Courts

Six years without criminal trials in Vic: "Many lawyers have had to act as taxi drivers to Manresa"

The capital of Osona has a temporary solution after the only courtroom where hearings were held was closed in 2019.

The new courtroom for criminal trials in the Camprodon ring road of Vic.
17/01/2026
3 min

BarcelonaFifty kilometers to reach a trial in Manresa: that's the distance that defendants, victims, witnesses, and lawyers from the Osona region have had to travel for more than six years. It wasn't until this week that criminal trials resumed in Vic, with a temporary solution in a basement on Ronda Camprodon, meaning those involved in the proceedings no longer need to travel to the Manresa courthouse, where public transport connections don't always make it easy to arrive on time. "Many lawyers have had to act as taxi drivers for their clients," explains Rogeli Montoliu, dean of the Vic Bar Association. "It's like a doctor who lives in Vic and has to go to the Hospital Clínic to perform surgery and have to take the patient in his car because the patient is also from Vic and has no other way to get there," criticizes Montoliu, who is also president of the Catalan Bar Council (Cicac). The lawyer asserts that over the years it has been "very common" for a hearing to be postponed because someone was unable to attend, and in this regard, he emphasizes that these trials—which deal with crimes such as theft, robbery, or traffic offenses—often involve "people with limited financial resources" who lack the means to attend. The trials now being held in Vic include crimes committed throughout the Osona region, and in fact, hearings have been scheduled in the new courtroom for the past three months to ensure it can be used normally from day one, according to sources at the High Court of Justice of Catalonia (TSJC). However, they add that for some time there will still be some cases tried in Manresa because they were already scheduled there and because with only one courtroom it would have been impossible to handle all the pending hearings.

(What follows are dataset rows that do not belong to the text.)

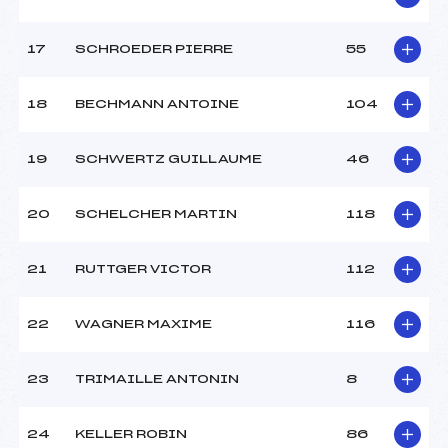
Pénalité appliquée :
177.8800
17
SCHROEDER PIERRE
55
Catégorie :
Mic->Ben
18
BECHMANN ANTOINE
104
19
SCHWERTZ GUILLAUME
46
20
SCHELCHER MARTIN
118
21
RUTTGER VICTOR
112
22
WAGNER MAXIME
116
23
TRIMAILLE ANTONIN
8
24
KELLER ROBIN
86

In some cases, the distance to travel to a trial could reach 80 kilometers, and it's important to note that, from towns like Rupit and Tavertet, the journey to Manresa is practically impossible by public transport, explains Albert Sentias, a solicitor from Vic. Sentias, who is also a member of the professional association in Mataró—which has branches in Vic and Arenys de Mar—ironically points out that the fact that Vic cases were handled by judges in Manresa made them "pioneers" in electronic processing, so that even before the first steps of digitalization in the courts, the courts in the capital of Bages accepted them.

A provisional solution

However, those involved agree that the courtroom that began operating this week is a temporary solution while they await the construction of a permanent courthouse in Vic. For the time being, the Department of Justice has allocated €426,000 to adapt the ground floor of the Ronda Camprodon, which was provided by the City Council, and estimates that the future 10,000-square-meter building, which will house all of Vic's judicial offices, will cost around €25 million. Currently, there is no timeline or budget for its construction, but the Department and the City Council have already agreed that it will be built on a municipal plot of land in Era d'en Sellés.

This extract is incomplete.